Primo-accédants : résidence principale, prêts aidés et achat sans apport
Être primo-accédant ne veut pas forcément dire acheter son tout premier bien. Dans la pratique, ce statut concerne surtout les personnes qui n’ont pas été propriétaires de leur résidence principale au cours des 2 dernières années. Cette nuance compte, car elle peut ouvrir l’accès à des prêts aidés, à des conditions de financement plus favorables et à certaines aides locales pour acheter sa résidence principale.
Primo-accédant : la définition à retenir avant de monter son dossier
Un primo-accédant est un acquéreur qui achète sa résidence principale et qui n’a pas été propriétaire de sa résidence principale pendant les 2 dernières années. Le critère porte donc sur le logement occupé à titre principal, pas sur l’ensemble du patrimoine immobilier.

Vous pouvez ainsi être considéré comme primo-accédant même si vous avez déjà acheté un logement dans le passé, à condition de ne plus avoir été propriétaire de votre résidence principale depuis au moins 2 ans. À l’inverse, une personne qui possède déjà le logement dans lequel elle vit ne relève généralement pas de ce statut, même si elle achète pour la première fois avec son conjoint ou change de ville.

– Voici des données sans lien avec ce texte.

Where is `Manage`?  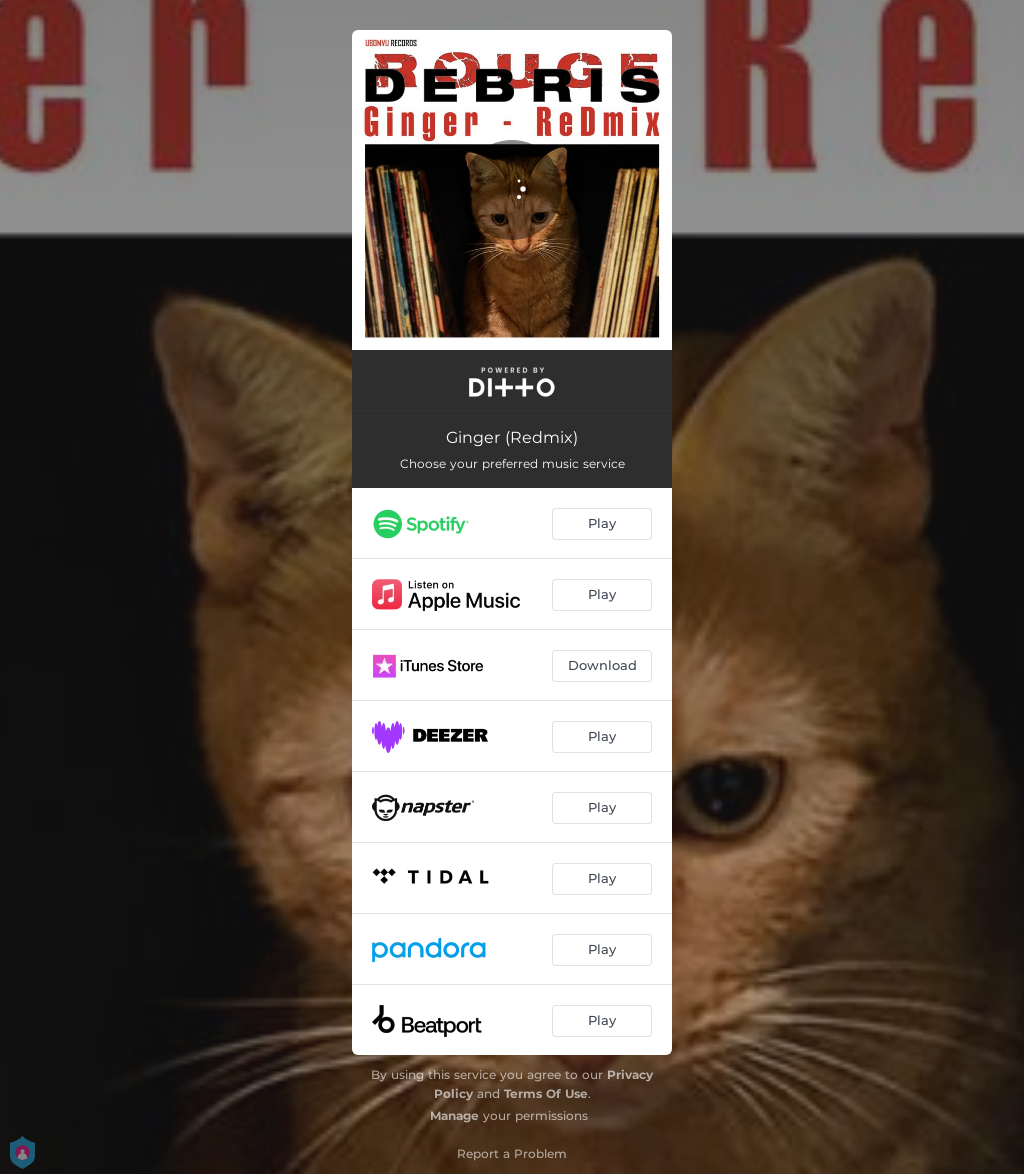 Manage is located at coordinates (454, 1115).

Résidence principale : le point qui conditionne presque tout
La plupart des aides à l’accession visent l’achat d’un logement destiné à devenir votre résidence principale. Le bien doit donc être occupé de manière effective et durable, et non acheté uniquement pour être loué, revendu rapidement ou utilisé comme résidence secondaire.
Cette exigence explique pourquoi des dispositifs comme le prêt à taux zéro, le prêt d’accession sociale ou certaines aides de collectivités territoriales sont encadrés. L’objectif n’est pas de financer un investissement patrimonial, mais de faciliter l’accès à la propriété pour des ménages qui achètent leur logement de vie.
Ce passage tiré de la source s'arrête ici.